Important
This article is a bit of a mess and might not always make sense, ma bad
The ip stack consists of 7 layers:
- Application layer
- Presentation layer
- Session layer
- Transport layer
- Network layer
- Data link layer
- Physical layer
Transmission Control Protocol (TCP)
A TCP connection uses a mechanism to ensure that data transfer is done properly. Before the data is sent, the sender sends a SYN(sync).
In case that the receiver acknowledges the data, it sends back an ACK. In case that no acknowledge is sent, the sender will send another sync. To prevent duplicates, the SYN and ACK messages send an identification number with it, so both ends know which message is which. If the sender receives an acknowledge, only then will it send the data. This is called a three way handshake.
Checksum
A checksum can be sent with a network package to check if the package has been tampered with/is damaged. The checksum is a numerical sequence that can be mathematically referenced with the data to validate it.
If the checksum invalidates the package, the receiver will send back an NACK (not acknowledge) response
Splitting of data (segmentation)
TCP splits data in segments. This way, if one packet receives a NACK, you don’t need to send the whole pakcet again (imagine having to send a 500 mb packet again).
Another reason why TCP packets are segmented is because of the Maximum Segment Size (MSS) of the ethernet protocol. The ethernet protocol is limited by 1500 bytes (usually), which is depicted by the Maximum Transmission Unit (MTU).
To prevent that one packet is 18 bytes and the next segment being 1 byte (called ip fragmentation), you need to properly set up the MSS to evenly distribute the packet sized and prevent ip fragmenting
User Datagram Protocol (UDP)
If TCP was a safe way to send data, UDP is an unsafe one.
UDP does not do a three way handshake, only sending the data and not checking if it actually reached it destination. It does not have flow control, so many messages can be sent at once without controlling the stream.
You might ask, why not use TCP for everything in that case? UDP is waay faster than TCP because of its simpler mechanism.

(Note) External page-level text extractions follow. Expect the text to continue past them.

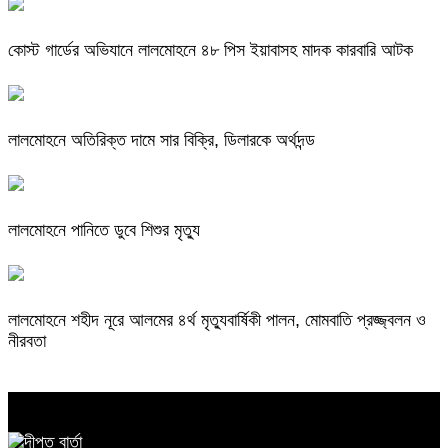
কোস্ট গার্ডের অভিযানে লালমোহনে ৪৮ পিস ইয়াবাসহ মাদক কারবারি আটক
লালমোহনে অতিরিক্ত দামে সার বিক্রি, ডিলারকে অর্থদন্ড
লালমোহনে পানিতে ডুবে শিশুর মৃত্যু
লালমোহনে শহীদ নূরে আলমের ৪র্থ মৃত্যুবার্ষিকী পালন, মোমবাতি প্রজ্জ্বলন ও
নীরবতা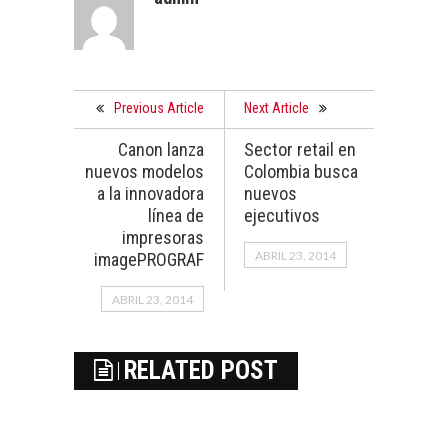
Previous Article
Next Article
Canon lanza
Sector retail en
nuevos modelos
Colombia busca
a la innovadora
nuevos
línea de
ejecutivos
impresoras
ABRIL 23, 2014
imagePROGRAF
ABRIL 23, 2014
RELATED POST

UDP does use a checksum, but if the packet is damaged, it just wont get another one.
An UDP packet is 32 bits big, which is taken up by:
- source port #
- destination port #
- length
- checksum
UDP data is segmented into so called datagrams. Datagrams don’t always arrive sequentially. So its more of a “fire and forget” type transmission. Why is it called a datagram you may ask? uhhhhhh…
Broadcasting
One thing UDP can do which TCP cannot, is broadcasting data. Because TCP properly builds up a connection with a single target, its a single connection. UDP does not build up a proper connection, which makes it able to send one message to everything which listens to the target. You can broadcast a message by masking the ip to all 1’s.
UDP vs TCP
UDP is mostly used for when a quick transmission is needed. Like sending a message to a mars rover (which takes 8 - 20 minutes for just a single ping), or when querying a dns server when browsing to a website. TCP is used when the data needs to be properly sent.
Transport, Network, and Datalink layers
The network layer manages communication between different hosts (machines), while the transport layer manages communication between processes on the same host.
The transport layer specifies the services of the network layer.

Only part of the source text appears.